» **Task statement**
Could you give the data that follows again exactly, without its pictures?

(Records from a data collection)

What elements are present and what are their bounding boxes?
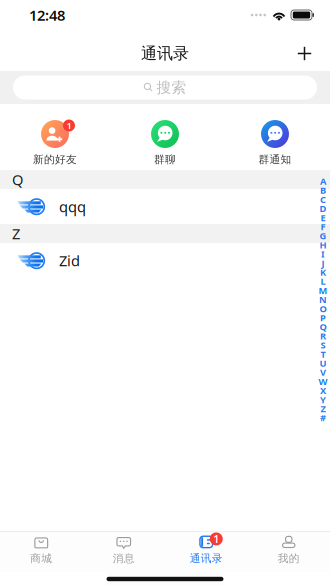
button[interactable]: V [317,368,329,377]
staticText: D [320,202,326,215]
staticText: Zid [59,251,80,270]
button[interactable]: P [317,313,329,322]
button[interactable]: Y [317,395,329,404]
button[interactable]: I [317,249,329,258]
staticText: qqq [59,197,86,216]
button[interactable]: B [317,186,329,195]
button[interactable]: X [317,386,329,395]
button[interactable]: 1 [165,531,248,573]
button[interactable]: C [317,195,329,204]
staticText: J [322,257,324,269]
staticText: A [320,175,326,187]
button[interactable]: G [317,231,329,240]
button[interactable]: J [317,258,329,268]
staticText: X [320,384,326,397]
staticText: 群聊 [154,153,176,166]
staticText: S [320,339,326,351]
button[interactable]: 消息 [82,531,165,573]
staticText: T [320,348,326,360]
button[interactable]: N [317,295,329,304]
staticText: L [320,275,326,288]
button[interactable]: E [317,213,329,222]
button[interactable]: 群通知 [220,120,330,166]
staticText: F [320,220,326,233]
button[interactable]: M [317,286,329,295]
button[interactable]: 我的 [248,531,330,573]
staticText: I [321,248,325,260]
button[interactable]: qqq [0,189,330,224]
button[interactable]: 群聊 [110,120,220,166]
staticText: 1 [213,532,219,546]
staticText: Q [12,170,23,189]
button[interactable]: T [317,350,329,359]
button[interactable]: Add contact [288,34,321,67]
button[interactable]: Zid [0,243,330,278]
staticText: Y [320,393,326,406]
staticText: W [318,375,328,388]
button[interactable]: 商城 [0,531,82,573]
button[interactable]: S [317,340,329,350]
staticText: Z [12,224,20,243]
staticText: U [320,357,326,369]
staticText: N [319,293,327,306]
button[interactable]: L [317,277,329,286]
button[interactable]: D [317,204,329,213]
staticText: K [320,266,326,278]
staticText: 新的好友 [33,153,77,166]
staticText: 12:48 [29,5,65,25]
button[interactable]: Z [317,404,329,413]
staticText: E [320,211,326,224]
button[interactable]: Q [317,322,329,331]
button[interactable]: # [317,413,329,422]
staticText: 群通知 [258,153,292,166]
staticText: B [320,184,326,196]
staticText: 商城 [30,552,52,565]
staticText: 我的 [278,552,300,565]
staticText: P [320,312,326,324]
button[interactable]: 1 [0,120,110,166]
button[interactable]: U [317,359,329,368]
staticText: O [320,302,326,315]
staticText: 通讯录 [190,552,223,565]
staticText: R [320,330,326,342]
button[interactable]: K [317,268,329,277]
staticText: M [318,284,328,297]
staticText: V [320,366,326,378]
button[interactable]: A [317,177,329,186]
button[interactable]: R [317,331,329,340]
staticText: 1 [66,119,72,132]
button[interactable]: 搜索 [0,71,330,104]
staticText: Q [320,321,326,333]
button[interactable]: H [317,240,329,249]
staticText: 消息 [113,552,135,565]
button[interactable]: F [317,222,329,231]
button[interactable]: W [317,377,329,386]
staticText: H [320,239,326,251]
staticText: 通讯录 [141,44,189,63]
staticText: 搜索 [156,78,186,96]
button[interactable]: O [317,304,329,313]
staticText: C [320,193,326,206]
staticText: Z [320,402,326,415]
staticText: # [320,412,326,424]
staticText: G [320,230,326,242]
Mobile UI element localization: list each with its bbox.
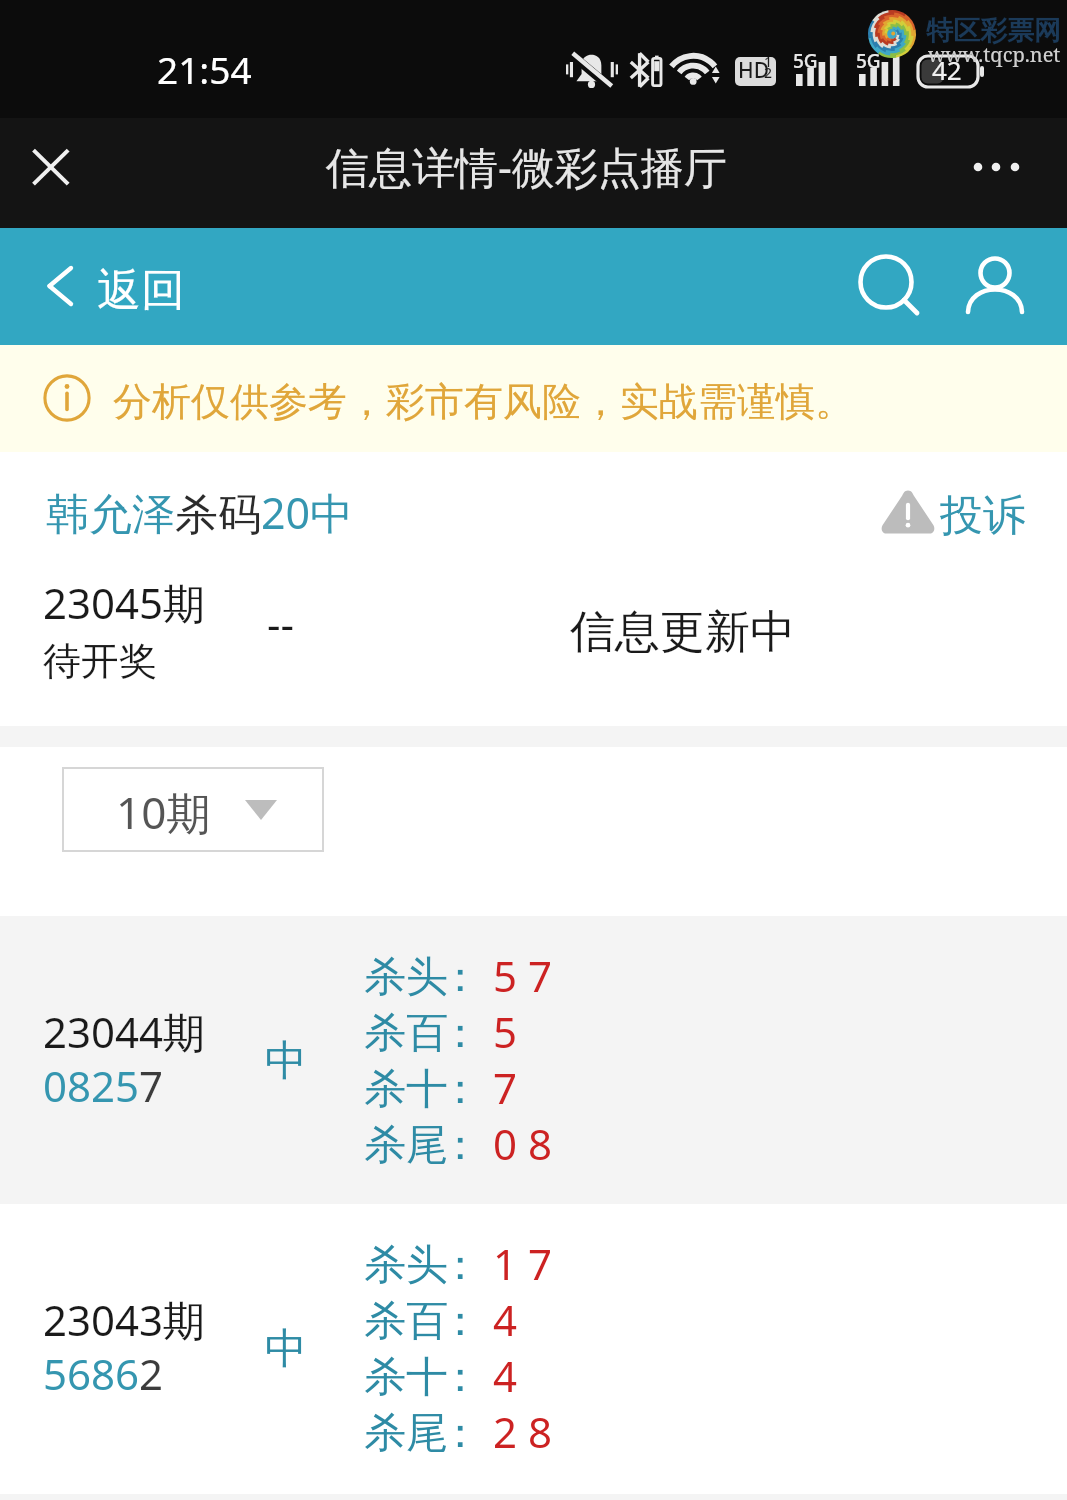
staticText: ： xyxy=(439,1063,481,1116)
staticText: 21:54 xyxy=(157,44,252,94)
staticText: 杀尾 xyxy=(364,1407,448,1460)
staticText: 杀尾 xyxy=(364,1119,448,1172)
staticText: 5G xyxy=(793,48,818,74)
staticText: 5 7 xyxy=(493,947,552,1004)
staticText: ： xyxy=(439,1295,481,1348)
button[interactable]: Search xyxy=(850,248,930,328)
staticText: 08257 xyxy=(43,1057,164,1114)
staticText: 23044期 xyxy=(43,1003,206,1060)
staticText: 0 8 xyxy=(493,1115,552,1172)
staticText: 特区彩票网 xyxy=(926,14,1061,48)
staticText: 5 xyxy=(493,1003,518,1060)
staticText: 杀百 xyxy=(364,1007,448,1060)
staticText: -- xyxy=(267,595,295,652)
staticText: 杀十 xyxy=(364,1351,448,1404)
staticText: 信息详情-微彩点播厅 xyxy=(326,137,727,196)
staticText: 23043期 xyxy=(43,1291,206,1348)
staticText: 7 xyxy=(493,1059,518,1116)
staticText: 待开奖 xyxy=(43,637,157,685)
staticText: 韩允泽杀码20中 xyxy=(46,483,354,542)
button[interactable]: 投诉 xyxy=(880,484,1026,540)
staticText: ： xyxy=(439,1007,481,1060)
staticText: 2 8 xyxy=(493,1403,552,1460)
staticText: 10期 xyxy=(116,782,211,842)
staticText: 中 xyxy=(265,1323,307,1376)
button[interactable]: 返回 xyxy=(26,236,206,336)
button[interactable]: Close xyxy=(18,135,84,201)
staticText: 返回 xyxy=(97,263,185,318)
staticText: 杀百 xyxy=(364,1295,448,1348)
staticText: 4 xyxy=(493,1291,518,1348)
staticText: www.tqcp.net xyxy=(928,41,1061,68)
staticText: 5G xyxy=(856,48,881,74)
staticText: 23045期 xyxy=(43,574,206,631)
button[interactable]: More options xyxy=(955,143,1035,203)
staticText: 2 xyxy=(764,63,773,82)
staticText: ： xyxy=(439,951,481,1004)
staticText: 投诉 xyxy=(940,489,1026,543)
staticText: ： xyxy=(439,1239,481,1292)
staticText: 56862 xyxy=(43,1345,164,1402)
staticText: 中 xyxy=(265,1035,307,1088)
staticText: HD xyxy=(738,57,770,85)
button[interactable]: Account xyxy=(958,248,1038,328)
staticText: 杀头 xyxy=(364,1239,448,1292)
staticText: ： xyxy=(439,1407,481,1460)
staticText: 信息更新中 xyxy=(570,604,795,661)
staticText: 4 xyxy=(493,1347,518,1404)
staticText: 杀十 xyxy=(364,1063,448,1116)
button[interactable]: 10期 xyxy=(62,767,324,852)
button[interactable]: 23044期 xyxy=(0,916,1067,1205)
staticText: 分析仅供参考，彩市有风险，实战需谨慎。 xyxy=(113,377,854,426)
staticText: ： xyxy=(439,1119,481,1172)
button[interactable]: 23043期 xyxy=(0,1204,1067,1493)
staticText: 1 7 xyxy=(493,1235,552,1292)
staticText: ： xyxy=(439,1351,481,1404)
staticText: 杀头 xyxy=(364,951,448,1004)
staticText: 42 xyxy=(932,52,962,87)
staticText: 1 xyxy=(764,57,773,71)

» **Response box**
What elements are present and what are their bounding boxes?
button[interactable]: V [317,368,329,377]
staticText: D [320,202,326,215]
staticText: Zid [59,251,80,270]
button[interactable]: P [317,313,329,322]
button[interactable]: Y [317,395,329,404]
button[interactable]: I [317,249,329,258]
staticText: qqq [59,197,86,216]
button[interactable]: B [317,186,329,195]
button[interactable]: X [317,386,329,395]
button[interactable]: 1 [165,531,248,573]
button[interactable]: C [317,195,329,204]
staticText: J [322,257,324,269]
staticText: A [320,175,326,187]
button[interactable]: G [317,231,329,240]
button[interactable]: J [317,258,329,268]
staticText: X [320,384,326,397]
staticText: 群聊 [154,153,176,166]
staticText: S [320,339,326,351]
button[interactable]: 消息 [82,531,165,573]
staticText: T [320,348,326,360]
button[interactable]: N [317,295,329,304]
staticText: L [320,275,326,288]
button[interactable]: E [317,213,329,222]
button[interactable]: 群通知 [220,120,330,166]
staticText: F [320,220,326,233]
button[interactable]: M [317,286,329,295]
button[interactable]: 我的 [248,531,330,573]
staticText: I [321,248,325,260]
button[interactable]: qqq [0,189,330,224]
button[interactable]: 群聊 [110,120,220,166]
staticText: 1 [213,532,219,546]
staticText: Q [12,170,23,189]
button[interactable]: T [317,350,329,359]
button[interactable]: Add contact [288,34,321,67]
button[interactable]: Zid [0,243,330,278]
staticText: Y [320,393,326,406]
staticText: W [318,375,328,388]
button[interactable]: 商城 [0,531,82,573]
button[interactable]: S [317,340,329,350]
staticText: Z [12,224,20,243]
staticText: U [320,357,326,369]
staticText: N [319,293,327,306]
button[interactable]: L [317,277,329,286]
button[interactable]: D [317,204,329,213]
staticText: K [320,266,326,278]
staticText: 新的好友 [33,153,77,166]
staticText: 12:48 [29,5,65,25]
button[interactable]: Z [317,404,329,413]
staticText: E [320,211,326,224]
button[interactable]: Q [317,322,329,331]
button[interactable]: # [317,413,329,422]
staticText: 群通知 [258,153,292,166]
staticText: B [320,184,326,196]
staticText: 商城 [30,552,52,565]
staticText: 我的 [278,552,300,565]
staticText: P [320,312,326,324]
button[interactable]: 1 [0,120,110,166]
button[interactable]: U [317,359,329,368]
staticText: O [320,302,326,315]
staticText: 通讯录 [190,552,223,565]
staticText: R [320,330,326,342]
button[interactable]: K [317,268,329,277]
staticText: M [318,284,328,297]
staticText: V [320,366,326,378]
button[interactable]: A [317,177,329,186]
button[interactable]: R [317,331,329,340]
staticText: 1 [66,119,72,132]
button[interactable]: 搜索 [0,71,330,104]
staticText: Q [320,321,326,333]
button[interactable]: H [317,240,329,249]
staticText: 消息 [113,552,135,565]
button[interactable]: F [317,222,329,231]
button[interactable]: W [317,377,329,386]
staticText: H [320,239,326,251]
staticText: 通讯录 [141,44,189,63]
staticText: 搜索 [156,78,186,96]
button[interactable]: O [317,304,329,313]
staticText: C [320,193,326,206]
staticText: Z [320,402,326,415]
staticText: # [320,412,326,424]
staticText: G [320,230,326,242]
Mobile UI element localization: list each with its bbox.
staticText: ： xyxy=(439,1063,481,1116)
staticText: 21:54 xyxy=(157,44,252,94)
staticText: 杀尾 xyxy=(364,1407,448,1460)
staticText: 杀尾 xyxy=(364,1119,448,1172)
staticText: 5G xyxy=(793,48,818,74)
staticText: 5 7 xyxy=(493,947,552,1004)
staticText: ： xyxy=(439,1295,481,1348)
button[interactable]: Search xyxy=(850,248,930,328)
staticText: 08257 xyxy=(43,1057,164,1114)
staticText: 23044期 xyxy=(43,1003,206,1060)
staticText: 0 8 xyxy=(493,1115,552,1172)
staticText: 特区彩票网 xyxy=(926,14,1061,48)
staticText: 5 xyxy=(493,1003,518,1060)
staticText: 杀百 xyxy=(364,1007,448,1060)
staticText: -- xyxy=(267,595,295,652)
staticText: 杀十 xyxy=(364,1351,448,1404)
staticText: 信息详情-微彩点播厅 xyxy=(326,137,727,196)
staticText: 23043期 xyxy=(43,1291,206,1348)
staticText: 7 xyxy=(493,1059,518,1116)
staticText: 待开奖 xyxy=(43,637,157,685)
staticText: 韩允泽杀码20中 xyxy=(46,483,354,542)
button[interactable]: 投诉 xyxy=(880,484,1026,540)
staticText: ： xyxy=(439,1007,481,1060)
staticText: 2 8 xyxy=(493,1403,552,1460)
staticText: 10期 xyxy=(116,782,211,842)
staticText: 中 xyxy=(265,1323,307,1376)
button[interactable]: 返回 xyxy=(26,236,206,336)
button[interactable]: Close xyxy=(18,135,84,201)
staticText: 返回 xyxy=(97,263,185,318)
staticText: 杀百 xyxy=(364,1295,448,1348)
staticText: 4 xyxy=(493,1291,518,1348)
staticText: www.tqcp.net xyxy=(928,41,1061,68)
staticText: 5G xyxy=(856,48,881,74)
staticText: 23045期 xyxy=(43,574,206,631)
button[interactable]: More options xyxy=(955,143,1035,203)
staticText: 2 xyxy=(764,63,773,82)
staticText: ： xyxy=(439,951,481,1004)
staticText: 投诉 xyxy=(940,489,1026,543)
staticText: ： xyxy=(439,1239,481,1292)
staticText: 56862 xyxy=(43,1345,164,1402)
staticText: 中 xyxy=(265,1035,307,1088)
staticText: HD xyxy=(738,57,770,85)
button[interactable]: Account xyxy=(958,248,1038,328)
staticText: 杀头 xyxy=(364,1239,448,1292)
staticText: ： xyxy=(439,1407,481,1460)
staticText: 信息更新中 xyxy=(570,604,795,661)
staticText: 4 xyxy=(493,1347,518,1404)
staticText: 杀十 xyxy=(364,1063,448,1116)
button[interactable]: 10期 xyxy=(62,767,324,852)
button[interactable]: 23044期 xyxy=(0,916,1067,1205)
staticText: 分析仅供参考，彩市有风险，实战需谨慎。 xyxy=(113,377,854,426)
staticText: ： xyxy=(439,1119,481,1172)
button[interactable]: 23043期 xyxy=(0,1204,1067,1493)
staticText: 1 7 xyxy=(493,1235,552,1292)
staticText: ： xyxy=(439,1351,481,1404)
staticText: 杀头 xyxy=(364,951,448,1004)
staticText: 42 xyxy=(932,52,962,87)
staticText: 1 xyxy=(764,57,773,71)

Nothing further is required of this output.